- _DATA SUPPLIED_
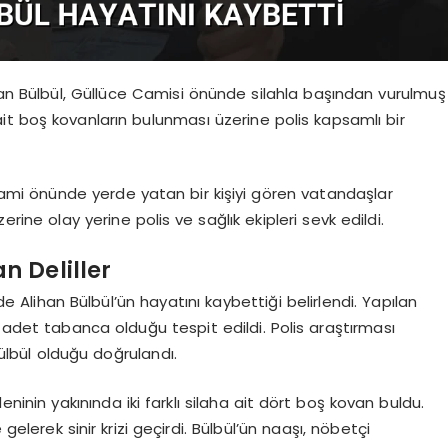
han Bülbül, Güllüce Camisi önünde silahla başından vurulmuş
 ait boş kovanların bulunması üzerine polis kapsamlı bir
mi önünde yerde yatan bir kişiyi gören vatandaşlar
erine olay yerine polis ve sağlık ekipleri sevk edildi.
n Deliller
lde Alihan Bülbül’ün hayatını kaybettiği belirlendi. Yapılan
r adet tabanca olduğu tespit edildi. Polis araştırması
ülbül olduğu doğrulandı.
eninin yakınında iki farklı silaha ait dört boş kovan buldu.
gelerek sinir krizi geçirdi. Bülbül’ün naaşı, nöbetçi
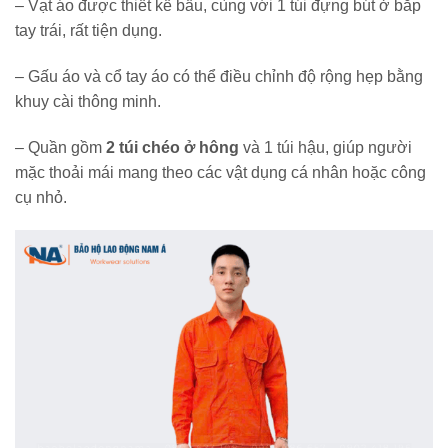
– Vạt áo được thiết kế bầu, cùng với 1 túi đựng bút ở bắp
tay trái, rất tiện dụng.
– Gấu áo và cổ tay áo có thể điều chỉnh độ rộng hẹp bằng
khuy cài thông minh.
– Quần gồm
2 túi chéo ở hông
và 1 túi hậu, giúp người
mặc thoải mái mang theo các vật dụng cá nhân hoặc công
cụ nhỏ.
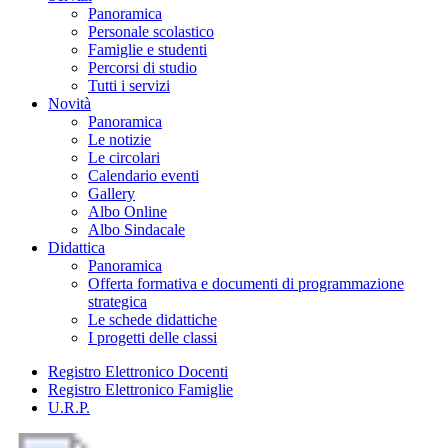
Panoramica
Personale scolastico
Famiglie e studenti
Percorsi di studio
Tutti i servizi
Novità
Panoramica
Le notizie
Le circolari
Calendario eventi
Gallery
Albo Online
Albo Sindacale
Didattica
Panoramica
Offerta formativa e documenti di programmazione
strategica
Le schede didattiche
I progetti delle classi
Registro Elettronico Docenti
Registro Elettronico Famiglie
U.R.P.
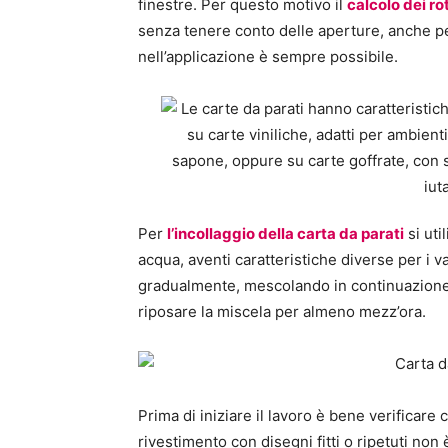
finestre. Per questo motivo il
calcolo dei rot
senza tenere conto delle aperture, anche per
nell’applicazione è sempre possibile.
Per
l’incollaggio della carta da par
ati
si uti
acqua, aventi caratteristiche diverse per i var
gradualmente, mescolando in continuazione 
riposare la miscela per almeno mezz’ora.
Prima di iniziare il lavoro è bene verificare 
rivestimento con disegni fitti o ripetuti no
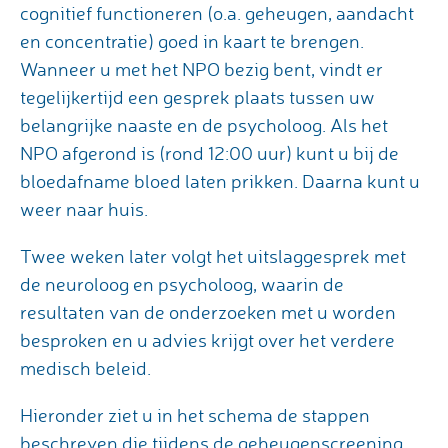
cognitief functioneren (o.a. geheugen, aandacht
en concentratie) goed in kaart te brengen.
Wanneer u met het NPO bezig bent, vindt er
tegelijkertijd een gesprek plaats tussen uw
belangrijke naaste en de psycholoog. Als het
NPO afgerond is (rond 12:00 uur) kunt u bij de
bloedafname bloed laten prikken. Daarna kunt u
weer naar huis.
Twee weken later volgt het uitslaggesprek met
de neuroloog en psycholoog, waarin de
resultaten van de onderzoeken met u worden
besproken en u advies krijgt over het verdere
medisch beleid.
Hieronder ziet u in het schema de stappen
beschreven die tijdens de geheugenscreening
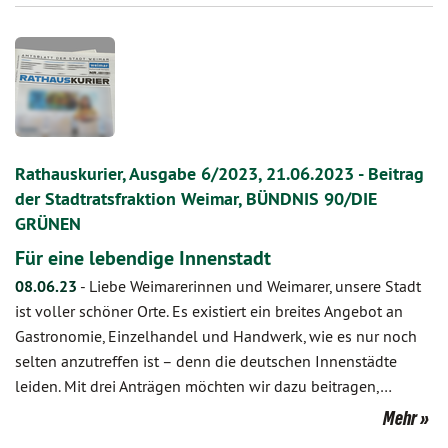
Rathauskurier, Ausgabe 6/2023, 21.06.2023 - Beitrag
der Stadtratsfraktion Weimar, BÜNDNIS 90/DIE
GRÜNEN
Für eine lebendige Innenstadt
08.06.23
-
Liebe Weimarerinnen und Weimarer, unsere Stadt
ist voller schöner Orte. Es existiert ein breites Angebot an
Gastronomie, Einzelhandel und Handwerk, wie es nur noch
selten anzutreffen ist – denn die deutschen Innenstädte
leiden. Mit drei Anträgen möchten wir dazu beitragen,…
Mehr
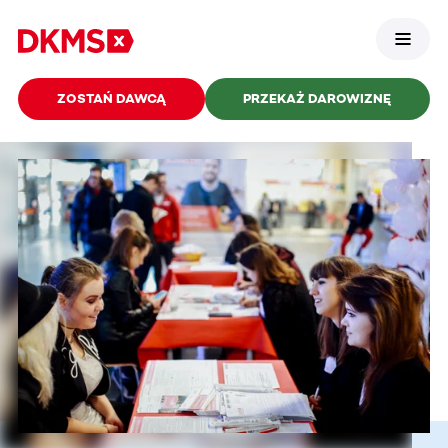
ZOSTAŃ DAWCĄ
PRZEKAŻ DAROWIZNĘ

- _INSTRUCTIONS TO FOLLOW_
Please state how many lines in the records above hold the word "Famiglie", giving only the number.

- _REPLY TO THE EXERCISE_
2